The most powerful motive, that could be adduced by the prosecution for placing him in the defendant’s dock, was the claim that Judaism enjoined its adherents to practice ritual murder, and the fact, that Menachem Beilis was the only Jew residing in the vicinity where the body had been found. He was subject to a long period of torture and cross-examination in the vain hope of extorting a confession.
After being incarcerated for two years, Beilis was finally bought to trial. By now, the government’s plan had misfired completely. Public opinion, both throughout the nation and the world, had rallied behind Beilis and condemned the case as a tragic mockery of justice.
At the trial itself, witness after witness pointed an accusing finger, not at Beilis, but at Vera Tchebiriak, mother of a friend of the dead boy, and a person of unsavory repute. Intended to be a witness for the prosecution, her testimony did not bear up to cross-examination, and she proved to be her own worst enemy. In addition, so-called “theological evidence” produced by a Father Pranaitis to demonstrate, that the Jewish religion itself prescribed ritual murder, was demolished by the defense, who produced a serious scholar to testify. The same fate befell another expert, who suggested, that the murder bore all the signs of a religious crime of vengeance.
The result was by now predictable. After a trial that lasted thirty-four days, the jury handed in a verdict of not guilty.

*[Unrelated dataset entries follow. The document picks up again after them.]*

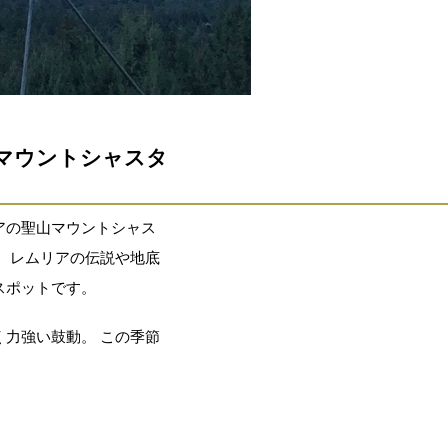
山マウントシャスタ
アの聖山マウントシャス
、レムリアの伝説や地底
スポットです。
力強い鼓動。 この季節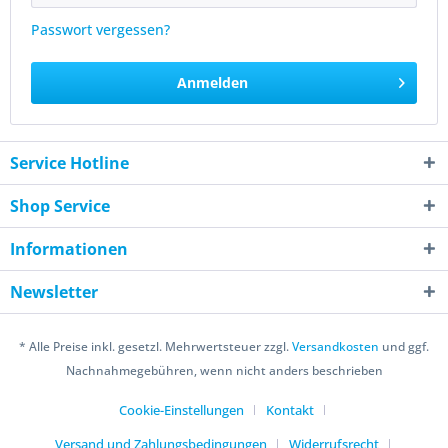
Passwort vergessen?
Anmelden
Service Hotline
Shop Service
Informationen
Newsletter
* Alle Preise inkl. gesetzl. Mehrwertsteuer zzgl.
Versandkosten
und ggf.
Nachnahmegebühren, wenn nicht anders beschrieben
Cookie-Einstellungen
Kontakt
Versand und Zahlungsbedingungen
Widerrufsrecht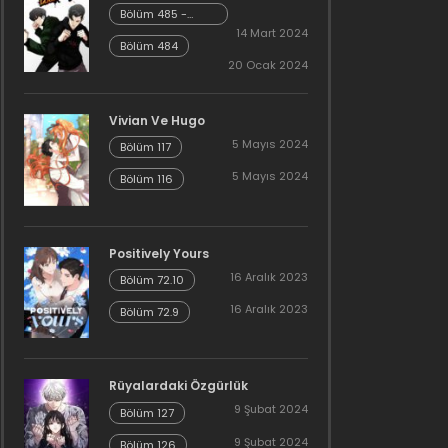
Bölüm 485 -
Cheonliang [04]
14 Mart 2024
Bölüm 484
20 Ocak 2024
Vivian Ve Hugo
5 Mayıs 2024
Bölüm 117
5 Mayıs 2024
Bölüm 116
Positively Yours
16 Aralık 2023
Bölüm 72.10
16 Aralık 2023
Bölüm 72.9
Rüyalardaki Özgürlük
9 Şubat 2024
Bölüm 127
9 Şubat 2024
Bölüm 126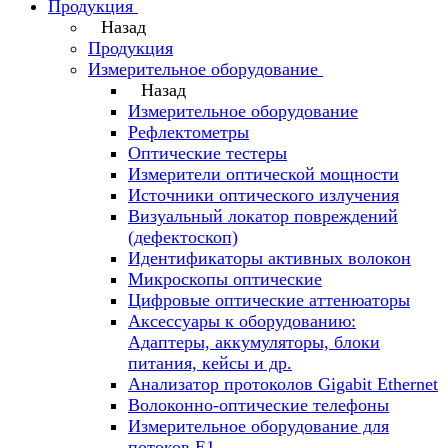
Продукция
Назад
Продукция
Измерительное оборудование
Назад
Измерительное оборудование
Рефлектометры
Оптические тестеры
Измерители оптической мощности
Источники оптического излучения
Визуальный локатор повреждений
(дефектоскоп)
Идентификаторы активных волокон
Микроскопы оптические
Цифровые оптические аттенюаторы
Аксессуары к оборудованию:
Адаптеры, аккумуляторы, блоки
питания, кейсы и др.
Анализатор протоколов Gigabit Ethernet
Волоконно-оптические телефоны
Измерительное оборудование для
потоков Е1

Menachem Mendel Beilis walked out of courtroom a free man amid an outburst of spontaneous rejoicing. Later in life, after an unsuccessful attempt to settle in Palestine, he moved to the United States where he wrote his memoirs, "Die Geshichte fun Meine Leiden" (“The Story of My Life,” New York, 1925).
Beilis’s story inspired Bernard Malamud’s novel "The Fixer", which was also a noteworthy film.